Thanks Ward -- very useful! It would be interesting to run it again on a recent dump and to find whether certain categories are getting better video treatment, though the set
Fascinating that in about 2.5 years, the number of videos in that category has not changed much.
By coincidence, I was looking at a 2009 blog post I had about Encarta and Wikipedia's lack of video/multimedia.
"There is a loss to the world with the absence of Encarta’s historic images [and video]. Because Wikipedia has a strict “free” edict on content, especially images and multimedia, it will always be at a disadvantage in having visuals that are unique and under copyright protection. For that, the community will have to wait until copyright runs out on those materials. Technology may be fast, but that’s one area that will be slow."
-Andrew
On Mon, Jan 21, 2013 at 6:04 PM, Ward Cunningham ward@c2.com wrote:
Andrew -- Good question. I have an answer. It's a few years old. But if you like my method, I bring the data up to date.

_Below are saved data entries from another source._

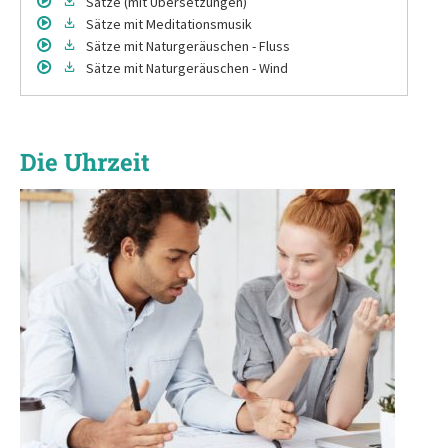
Sätze
(mit Übersetzungen)
Sätze
mit Meditationsmusik
Sätze
mit Naturgeräuschen - Fluss
Sätze
mit Naturgeräuschen - Wind
Die Uhrzeit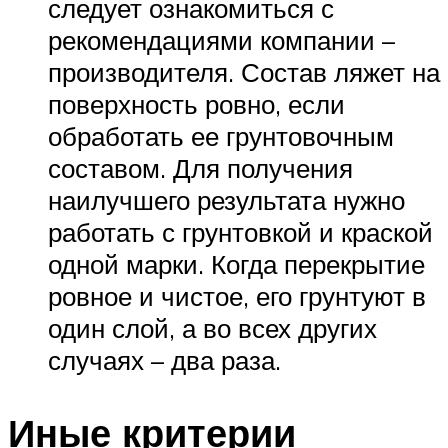
следует ознакомиться с
рекомендациями компании –
производителя. Состав ляжет на
поверхность ровно, если
обработать ее грунтовочным
составом. Для получения
наилучшего результата нужно
работать с грунтовкой и краской
одной марки. Когда перекрытие
ровное и чистое, его грунтуют в
один слой, а во всех других
случаях – два раза.
Иные критерии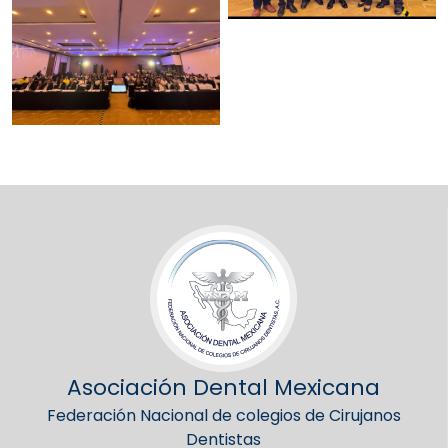
Asociación Dental Mexicana
Federación Nacional de colegios de Cirujanos
Dentistas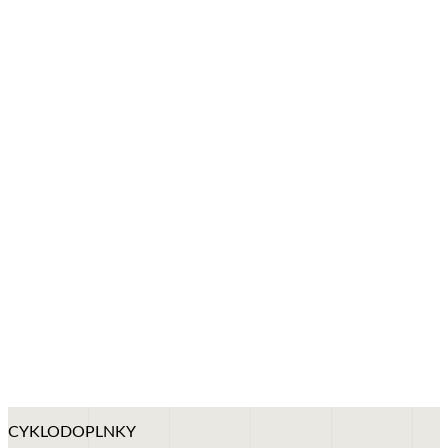
+
CYKLODOPLNKY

I used my exploratory parsing mechanism to look for [[File: ... ]] links to media files. I first ignored files with familiar suffixes like jpg, png, gif and pdf. This left lots of ogg and ogv files which I separated out as videos. This left a couple of oga files and some strange suffixes I didn't recognize like djvu, shivg and ext. I ignored them.
All total I found 878 video files on 707 pages, 227 of which were flagged as "Articles containing video clips".
I also looked for {{cite video ... }} templates and found 9,716 of them.
I'm scraping this information from an enwiki.xml dump file downloaded Sep 22, 2010. It was 12,162,183,168 bytes uncompressed and contained 2,598,517 pages.
I'm attaching a text file with one line for each page on which I found (at least) one video. The tab-separated columns are: page-title, media-file, clips-flag.
I'd be happy to adjust my methods if there are other ways to markup a video. I hope this is useful.
Best regards. -- Ward
On Jan 21, 2013, at 3:17 PM, Andrew Lih wrote:
Hi all,
I'm wondering if anyone has done any research into identifying which articles in Wikipedia have associated video?
There is this category, which only has 280 or so articles: http://en.wikipedia.org/wiki/Category:Articles_containing_video_clips
It seems far from complete. Appreciate any advice or previous work in this area.
The background: I'm working with some grad students on staging a Wiki Makes Video contest in April, and we'd like to do some measurement of the current state of video in Wikipedia.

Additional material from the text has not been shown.